In the paper, The Efficacy of Shareholder Voting: Evidence from Equity Compensation Plans, which was recently made publicly available on SSRN, my co-authors (Christopher Armstrong of the University of Pennsylvania and Ian Gow of Harvard Business School) and I examine the efficacy of shareholder voting in effecting changes in corporate policy. We focus on the effects of shareholder voting on equity-based compensation plans on firms’ executive compensation policies for two reasons. First, equity compensation plans are widespread and require shareholder approval, making votes on these plans the most common subject of shareholder voting after director elections and auditor ratification. Second, equity compensation proposals attract much higher levels of shareholder disapproval than most other company-sponsored proposals that are put to shareholder vote (e.g., director elections and auditor ratification nearly always receive in excess of 90% shareholder support), making them a more powerful setting for empirical analysis.
Of the 619 management-sponsored proposals rejected by shareholders between 2001 and 2010, 183 (30%) related to equity compensation plans.

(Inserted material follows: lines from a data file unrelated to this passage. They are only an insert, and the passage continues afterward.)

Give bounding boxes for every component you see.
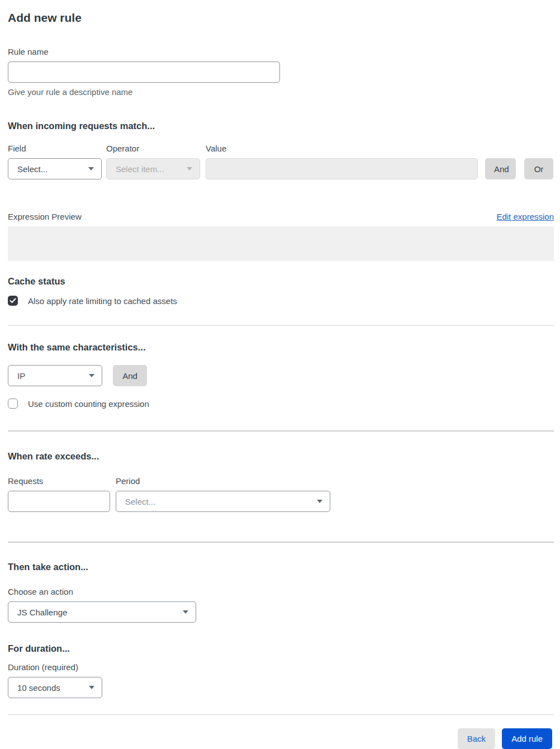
value-label: Value [206, 144, 478, 153]
requests-label: Requests [8, 476, 110, 486]
custom-counting-checkbox[interactable] [8, 399, 18, 409]
characteristic-select-value: IP [17, 371, 25, 381]
back-button[interactable]: Back [458, 728, 495, 749]
field-group: Field Select... [8, 144, 102, 179]
duration-select[interactable]: 10 seconds [8, 677, 102, 698]
chevron-down-icon [89, 374, 94, 377]
cache-status-heading: Cache status [8, 276, 554, 287]
period-label: Period [116, 476, 330, 486]
or-button[interactable]: Or [524, 158, 553, 179]
action-select[interactable]: JS Challenge [8, 601, 196, 623]
duration-heading: For duration... [8, 643, 554, 654]
page-title: Add new rule [8, 11, 554, 25]
chevron-down-icon [88, 167, 94, 170]
custom-counting-label: Use custom counting expression [28, 399, 149, 409]
match-section-heading: When incoming requests match... [8, 120, 554, 131]
duration-label: Duration (required) [8, 662, 554, 672]
period-select[interactable]: Select... [116, 491, 330, 512]
choose-action-label: Choose an action [8, 587, 554, 596]
cached-assets-label: Also apply rate limiting to cached asset… [28, 296, 177, 306]
action-heading: Then take action... [8, 561, 554, 572]
characteristic-select[interactable]: IP [8, 365, 102, 386]
chevron-down-icon [183, 610, 188, 614]
match-expression-row: Field Select... Operator Select item... … [8, 144, 554, 179]
chevron-down-icon [317, 500, 322, 503]
cached-assets-checkbox-row: Also apply rate limiting to cached asset… [8, 296, 554, 306]
field-select[interactable]: Select... [8, 158, 102, 179]
field-select-value: Select... [17, 164, 48, 174]
rule-name-input[interactable] [8, 61, 280, 83]
checkmark-icon [10, 298, 16, 304]
period-select-value: Select... [125, 497, 155, 506]
requests-group: Requests [8, 476, 110, 512]
characteristics-heading: With the same characteristics... [8, 342, 554, 353]
value-input [206, 158, 478, 179]
expression-preview-group: Expression Preview Edit expression [8, 212, 554, 261]
cached-assets-checkbox[interactable] [8, 296, 18, 306]
chevron-down-icon [89, 686, 94, 689]
rule-name-label: Rule name [8, 47, 554, 56]
rate-heading: When rate exceeds... [8, 451, 554, 462]
footer-actions: Back Add rule [8, 728, 554, 749]
and-button[interactable]: And [485, 158, 516, 179]
operator-label: Operator [106, 144, 200, 153]
requests-input[interactable] [8, 491, 110, 512]
expression-preview-label: Expression Preview [8, 212, 82, 222]
section-divider [8, 325, 554, 326]
duration-select-value: 10 seconds [17, 683, 60, 693]
rule-name-helper: Give your rule a descriptive name [8, 87, 554, 97]
add-rule-button[interactable]: Add rule [502, 728, 552, 749]
rate-row: Requests Period Select... [8, 476, 554, 512]
expression-preview-box [8, 226, 554, 261]
section-divider [8, 430, 554, 432]
operator-select: Select item... [106, 158, 200, 179]
field-label: Field [8, 144, 102, 153]
custom-counting-checkbox-row: Use custom counting expression [8, 399, 554, 409]
action-group: Choose an action JS Challenge [8, 587, 554, 623]
period-group: Period Select... [116, 476, 330, 512]
operator-select-value: Select item... [116, 164, 164, 174]
duration-group: Duration (required) 10 seconds [8, 662, 554, 698]
rule-name-group: Rule name Give your rule a descriptive n… [8, 47, 554, 97]
footer-divider [8, 714, 554, 715]
add-new-rule-form: Add new rule Rule name Give your rule a … [0, 0, 560, 749]
action-select-value: JS Challenge [17, 608, 67, 617]
characteristics-and-button[interactable]: And [113, 365, 147, 386]
value-group: Value [206, 144, 478, 179]
chevron-down-icon [187, 167, 192, 170]
characteristics-row: IP And [8, 365, 554, 386]
edit-expression-link[interactable]: Edit expression [496, 212, 554, 222]
section-divider [8, 542, 554, 543]
operator-group: Operator Select item... [106, 144, 200, 179]
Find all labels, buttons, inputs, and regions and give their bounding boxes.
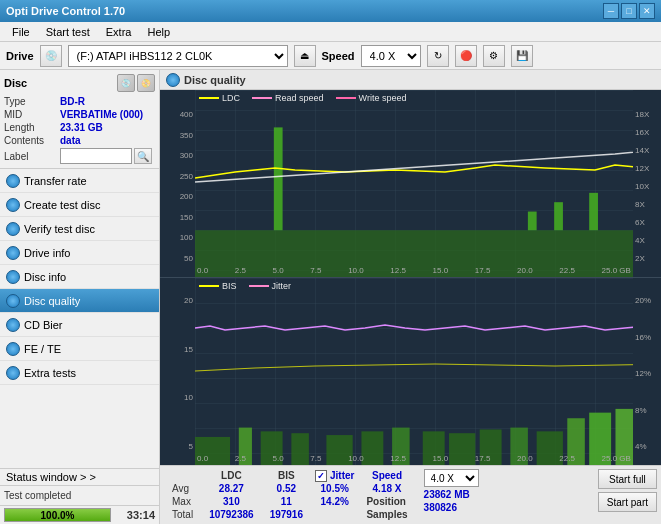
bis-total: 197916	[262, 508, 311, 521]
sidebar-item-disc-quality[interactable]: Disc quality	[0, 289, 159, 313]
lx-12.5: 12.5	[390, 454, 406, 463]
disc-label-btn[interactable]: 🔍	[134, 148, 152, 164]
jitter-checkbox[interactable]: ✓	[315, 470, 327, 482]
burn-icon-btn[interactable]: 🔴	[455, 45, 477, 67]
upper-y-axis-left: 400 350 300 250 200 150 100 50	[160, 90, 195, 277]
extra-tests-label: Extra tests	[24, 367, 76, 379]
drive-bar: Drive 💿 (F:) ATAPI iHBS112 2 CL0K ⏏ Spee…	[0, 42, 661, 70]
chart-header: Disc quality	[160, 70, 661, 90]
maximize-button[interactable]: □	[621, 3, 637, 19]
speed-icon-btn[interactable]: ↻	[427, 45, 449, 67]
menu-help[interactable]: Help	[139, 24, 178, 40]
menu-file[interactable]: File	[4, 24, 38, 40]
disc-length-value: 23.31 GB	[60, 122, 103, 133]
settings-icon-btn[interactable]: ⚙	[483, 45, 505, 67]
start-part-button[interactable]: Start part	[598, 492, 657, 512]
x-10.0: 10.0	[348, 266, 364, 275]
speed-select-stats[interactable]: 4.0 X	[424, 469, 479, 487]
menu-start-test[interactable]: Start test	[38, 24, 98, 40]
ldc-max: 310	[201, 495, 262, 508]
sidebar-item-drive-info[interactable]: Drive info	[0, 241, 159, 265]
position-row: 23862 MB	[424, 489, 479, 500]
lyr-12pct: 12%	[635, 369, 651, 378]
yr-4x: 4X	[635, 236, 645, 245]
disc-icon-2[interactable]: 📀	[137, 74, 155, 92]
sidebar-item-fe-te[interactable]: FE / TE	[0, 337, 159, 361]
disc-label-label: Label	[4, 151, 60, 162]
start-full-button[interactable]: Start full	[598, 469, 657, 489]
disc-label-row: Label 🔍	[4, 148, 155, 164]
upper-chart-section: 400 350 300 250 200 150 100 50 LDC	[160, 90, 661, 278]
minimize-button[interactable]: ─	[603, 3, 619, 19]
sidebar-item-transfer-rate[interactable]: Transfer rate	[0, 169, 159, 193]
create-test-disc-icon	[6, 198, 20, 212]
yl-5: 5	[189, 442, 193, 451]
progress-area: Test completed	[0, 485, 159, 505]
close-button[interactable]: ✕	[639, 3, 655, 19]
main-layout: Disc 💿 📀 Type BD-R MID VERBATIMe (000) L…	[0, 70, 661, 524]
eject-button[interactable]: ⏏	[294, 45, 316, 67]
speed-header-cell: Speed	[358, 469, 415, 482]
title-bar: Opti Drive Control 1.70 ─ □ ✕	[0, 0, 661, 22]
save-icon-btn[interactable]: 💾	[511, 45, 533, 67]
speed-header-label: Speed	[372, 470, 402, 481]
y-label-100: 100	[180, 233, 193, 242]
speed-select-row: 4.0 X	[424, 469, 479, 487]
jitter-legend-color	[249, 285, 269, 287]
yr-8x: 8X	[635, 200, 645, 209]
lyr-4pct: 4%	[635, 442, 647, 451]
menu-extra[interactable]: Extra	[98, 24, 140, 40]
lyr-8pct: 8%	[635, 406, 647, 415]
content-area: Disc quality 400 350 300 250 200 150 100…	[160, 70, 661, 524]
lx-15.0: 15.0	[433, 454, 449, 463]
speed-select[interactable]: 4.0 X	[361, 45, 421, 67]
x-12.5: 12.5	[390, 266, 406, 275]
sidebar-menu: Transfer rate Create test disc Verify te…	[0, 169, 159, 468]
lx-22.5: 22.5	[559, 454, 575, 463]
disc-label-input[interactable]	[60, 148, 132, 164]
disc-header: Disc 💿 📀	[4, 74, 155, 92]
ldc-total: 10792386	[201, 508, 262, 521]
drive-info-icon	[6, 246, 20, 260]
read-speed-legend-label: Read speed	[275, 93, 324, 103]
legend-read-speed: Read speed	[252, 93, 324, 103]
verify-test-disc-icon	[6, 222, 20, 236]
ldc-legend-color	[199, 97, 219, 99]
y-label-150: 150	[180, 213, 193, 222]
drive-label: Drive	[6, 50, 34, 62]
lower-chart-svg	[195, 278, 633, 465]
drive-icon-btn[interactable]: 💿	[40, 45, 62, 67]
lyr-20pct: 20%	[635, 296, 651, 305]
disc-quality-label: Disc quality	[24, 295, 80, 307]
yl-15: 15	[184, 345, 193, 354]
yl-20: 20	[184, 296, 193, 305]
sidebar-item-cd-bier[interactable]: CD Bier	[0, 313, 159, 337]
sidebar-item-disc-info[interactable]: Disc info	[0, 265, 159, 289]
sidebar-item-verify-test-disc[interactable]: Verify test disc	[0, 217, 159, 241]
write-speed-legend-label: Write speed	[359, 93, 407, 103]
x-5.0: 5.0	[273, 266, 284, 275]
menu-bar: File Start test Extra Help	[0, 22, 661, 42]
disc-icon-1[interactable]: 💿	[117, 74, 135, 92]
lx-0.0: 0.0	[197, 454, 208, 463]
lower-x-axis: 0.0 2.5 5.0 7.5 10.0 12.5 15.0 17.5 20.0…	[195, 454, 633, 463]
stats-table: LDC BIS ✓ Jitter Speed Avg 28.27	[164, 469, 416, 521]
jitter-total-empty	[311, 508, 358, 521]
disc-type-label: Type	[4, 96, 60, 107]
disc-type-row: Type BD-R	[4, 96, 155, 107]
ldc-avg: 28.27	[201, 482, 262, 495]
sidebar-item-extra-tests[interactable]: Extra tests	[0, 361, 159, 385]
status-window-btn[interactable]: Status window > >	[0, 468, 159, 485]
transfer-rate-icon	[6, 174, 20, 188]
app-title: Opti Drive Control 1.70	[6, 5, 125, 17]
drive-select[interactable]: (F:) ATAPI iHBS112 2 CL0K	[68, 45, 288, 67]
x-25.0gb: 25.0 GB	[602, 266, 631, 275]
progress-percent: 100.0%	[5, 509, 110, 521]
disc-icon-row: 💿 📀	[117, 74, 155, 92]
cd-bier-label: CD Bier	[24, 319, 63, 331]
lx-17.5: 17.5	[475, 454, 491, 463]
sidebar-item-create-test-disc[interactable]: Create test disc	[0, 193, 159, 217]
disc-mid-value: VERBATIMe (000)	[60, 109, 143, 120]
legend-ldc: LDC	[199, 93, 240, 103]
y-label-400: 400	[180, 110, 193, 119]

For the 2,659 management-sponsored proposals where Institutional Shareholder Services (ISS), a leading proxy advisory firm, recommended a vote against the proposal, 1,719 (65%) related to equity compensation plans. Moreover, ISS recommended against 27% of the 6,270 equity compensation plans considered between 2001 and 2010. Although only 2% of equity compensation proposals fail to receive the required level of shareholder support, this is substantially larger than the 0.07% failure rate for director elections, which have received considerably greater attention in recent research on shareholder voting and executive compensation.